(Page-level text extractions)

┌──

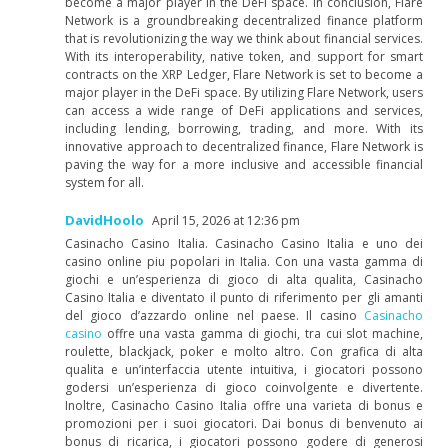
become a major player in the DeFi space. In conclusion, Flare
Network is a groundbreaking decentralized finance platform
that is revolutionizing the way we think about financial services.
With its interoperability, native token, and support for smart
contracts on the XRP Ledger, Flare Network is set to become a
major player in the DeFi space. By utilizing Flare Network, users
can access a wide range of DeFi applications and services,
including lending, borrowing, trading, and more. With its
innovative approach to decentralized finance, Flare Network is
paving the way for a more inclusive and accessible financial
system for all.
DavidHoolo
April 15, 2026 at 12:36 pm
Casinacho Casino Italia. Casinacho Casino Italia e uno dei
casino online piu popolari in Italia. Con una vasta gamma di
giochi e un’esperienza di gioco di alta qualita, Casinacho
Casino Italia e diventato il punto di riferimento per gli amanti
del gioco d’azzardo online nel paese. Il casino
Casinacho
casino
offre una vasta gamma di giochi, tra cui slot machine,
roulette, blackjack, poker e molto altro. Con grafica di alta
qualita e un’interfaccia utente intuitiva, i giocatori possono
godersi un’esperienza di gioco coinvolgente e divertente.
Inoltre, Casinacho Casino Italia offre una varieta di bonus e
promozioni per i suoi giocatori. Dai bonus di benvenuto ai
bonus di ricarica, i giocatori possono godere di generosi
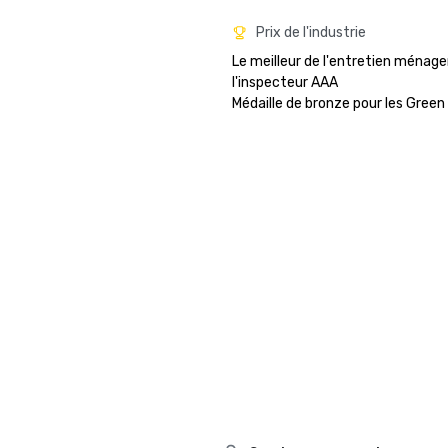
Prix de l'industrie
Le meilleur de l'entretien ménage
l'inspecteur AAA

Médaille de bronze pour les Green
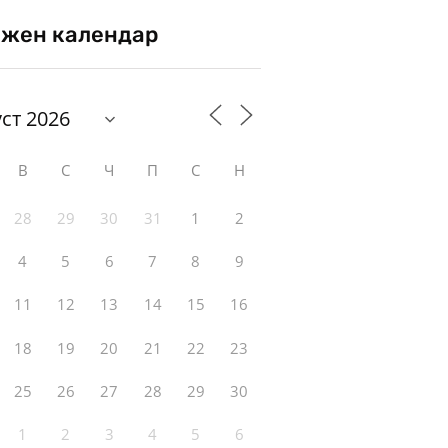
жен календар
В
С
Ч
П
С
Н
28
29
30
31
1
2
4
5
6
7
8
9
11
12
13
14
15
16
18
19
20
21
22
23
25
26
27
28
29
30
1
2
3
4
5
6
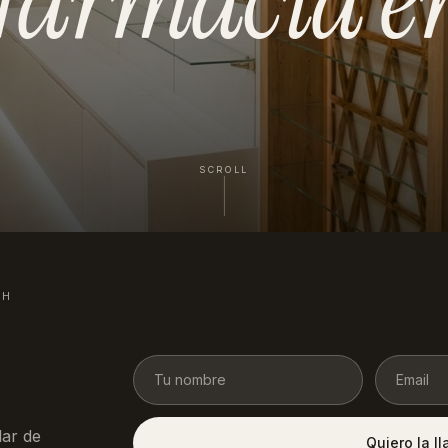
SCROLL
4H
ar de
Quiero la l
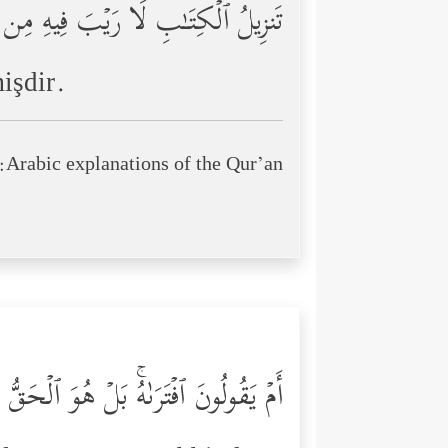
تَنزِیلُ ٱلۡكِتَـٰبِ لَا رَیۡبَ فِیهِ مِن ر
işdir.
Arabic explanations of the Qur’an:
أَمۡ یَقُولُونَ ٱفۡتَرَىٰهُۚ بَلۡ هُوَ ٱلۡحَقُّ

└──

Instructions for the task: Filter the data for the string "vasta" and copy every line that has it.

Response area:
casino online piu popolari in Italia. Con una vasta gamma di
offre una vasta gamma di giochi, tra cui slot machine,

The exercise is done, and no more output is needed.